Seattle Considering Proposed Statewide Rules Over Ridesharing Services Like Uber, Lyft
Lawmakers in Olympia, Washington, said that they have introduced a new bill that would regulate app-based ridesharing services like Uber, Lyft and Sidecar, media reports said Monday. In Seattle, the regulation could replace an earlier agreement, brokered by Mayor Ed Murray and passed by the city council in July, which had lifted the cap on the number of cars each company could retain while also awarding new licenses for taxis.

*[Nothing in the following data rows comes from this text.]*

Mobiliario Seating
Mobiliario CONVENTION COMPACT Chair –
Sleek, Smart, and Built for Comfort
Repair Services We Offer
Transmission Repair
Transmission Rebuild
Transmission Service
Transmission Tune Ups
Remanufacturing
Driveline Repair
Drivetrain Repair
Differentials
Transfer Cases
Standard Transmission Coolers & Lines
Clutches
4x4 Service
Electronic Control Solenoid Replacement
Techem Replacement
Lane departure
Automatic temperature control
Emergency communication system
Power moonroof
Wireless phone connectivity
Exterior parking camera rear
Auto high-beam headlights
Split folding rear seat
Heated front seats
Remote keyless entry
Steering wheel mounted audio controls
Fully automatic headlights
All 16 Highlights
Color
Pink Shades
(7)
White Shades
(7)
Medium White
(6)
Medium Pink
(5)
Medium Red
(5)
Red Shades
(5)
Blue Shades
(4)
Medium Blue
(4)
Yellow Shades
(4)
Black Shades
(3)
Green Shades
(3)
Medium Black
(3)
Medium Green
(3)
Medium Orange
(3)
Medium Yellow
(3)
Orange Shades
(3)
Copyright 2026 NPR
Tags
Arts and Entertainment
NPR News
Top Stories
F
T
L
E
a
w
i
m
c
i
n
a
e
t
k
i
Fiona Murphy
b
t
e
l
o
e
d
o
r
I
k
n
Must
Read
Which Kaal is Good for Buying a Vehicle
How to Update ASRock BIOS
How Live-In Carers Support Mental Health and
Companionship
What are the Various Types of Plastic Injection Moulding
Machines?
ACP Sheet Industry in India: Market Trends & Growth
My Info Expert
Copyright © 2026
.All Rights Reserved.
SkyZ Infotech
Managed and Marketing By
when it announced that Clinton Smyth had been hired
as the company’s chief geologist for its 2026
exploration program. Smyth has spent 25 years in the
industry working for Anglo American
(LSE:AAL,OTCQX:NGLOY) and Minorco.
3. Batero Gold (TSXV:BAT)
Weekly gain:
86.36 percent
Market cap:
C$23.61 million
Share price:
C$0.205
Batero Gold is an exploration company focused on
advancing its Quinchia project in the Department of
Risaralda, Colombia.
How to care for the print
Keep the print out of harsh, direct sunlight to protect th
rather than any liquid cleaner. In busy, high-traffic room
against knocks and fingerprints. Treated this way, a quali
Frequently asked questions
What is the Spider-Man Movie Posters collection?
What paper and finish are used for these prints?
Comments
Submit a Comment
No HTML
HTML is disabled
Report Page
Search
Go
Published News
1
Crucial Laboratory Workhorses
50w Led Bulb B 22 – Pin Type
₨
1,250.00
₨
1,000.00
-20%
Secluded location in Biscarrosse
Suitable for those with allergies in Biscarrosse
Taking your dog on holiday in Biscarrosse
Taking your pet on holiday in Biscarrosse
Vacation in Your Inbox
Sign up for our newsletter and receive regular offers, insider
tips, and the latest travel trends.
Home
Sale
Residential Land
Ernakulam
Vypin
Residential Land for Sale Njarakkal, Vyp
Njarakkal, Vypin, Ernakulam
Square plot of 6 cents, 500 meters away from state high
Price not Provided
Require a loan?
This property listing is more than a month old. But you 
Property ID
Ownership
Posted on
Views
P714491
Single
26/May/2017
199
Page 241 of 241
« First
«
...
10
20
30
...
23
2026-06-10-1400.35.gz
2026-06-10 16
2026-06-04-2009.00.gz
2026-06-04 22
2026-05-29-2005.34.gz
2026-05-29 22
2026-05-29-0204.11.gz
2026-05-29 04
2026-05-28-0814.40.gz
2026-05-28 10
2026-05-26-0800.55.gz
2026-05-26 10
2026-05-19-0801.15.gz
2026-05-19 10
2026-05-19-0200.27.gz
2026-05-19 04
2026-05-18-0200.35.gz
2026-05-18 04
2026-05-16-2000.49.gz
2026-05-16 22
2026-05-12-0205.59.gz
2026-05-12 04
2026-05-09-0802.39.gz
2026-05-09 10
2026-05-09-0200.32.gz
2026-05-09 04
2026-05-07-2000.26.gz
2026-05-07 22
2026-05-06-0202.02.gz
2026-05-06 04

The new proposal, Senate Bill 5550, introduced by Sen. Cyrus Habib, D-Kirkland, called for rules like boosting insurance requirements beyond Seattle and introducing a new permitting process, The Seattle Times reported. Habib said that these services shouldn’t be subject to separate permitting processes in every city and called for standard rules statewide. Habib, who thanked Murray for reconciling the industry, said he has met Murray regarding the legislation and would work with his representatives on it.
However, Seattle’s leaders are worried that a state-level law might override local efforts to manage the fast-growing industry. “The TNCs (travel network companies) would like to wipe out Seattle’s right to regulate them,” Mike O’Brien, Seattle city council member, said, according to The Seattle Times, adding: “That issue of state pre-emption of local jurisdictions is something that causes me serious concerns.”
Among other rules, Habib’s regulation would require the service providers to insure all on-the-job drivers, including those who have not been dispatched to customers. Currently, drivers who are not dispatched to customers may not be insured. Once a passenger is in the car, the insurance coverage would increase, according to the new bill. Habib also proposed that drivers will have to pass a background check to get hired.
“We’re following the TNC legislation in Olympia very closely,” Denise Movius of Seattle’s Department of Finance and Administrative Services, said, in a statement, according to The Seattle Times, adding: “Seattle was able to make great strides last year in creating a regulatory framework with support of the TNCs and taxi stakeholders that focuses on public safety, consumer protection, and equity throughout these industries. The city has expressed to the bill’s sponsor that as the process unfolds it will be critical that the protections we have in place are not diminished.”
App-based ridesharing services like Lyft and Uber reportedly consider Seattle as their biggest operations even though they run in smaller cities like Tacoma, Vancouver and Spokane. O’Brien added that Seattle thus, should be the main oversight. The proposal follows Colorado and California, where similar regulations had been passed.
Meanwhile, Uber, which has been riddled with controversies for a long time, released the findings of a report Friday that it had commissioned, the company said on its official blog Friday. The report by global law firm Hogan Lovells examined the company's privacy and data security processes and recommended that Uber could work on providing mandatory, job and specific training to employees, make policies easier for customers to understand and tighten access controls.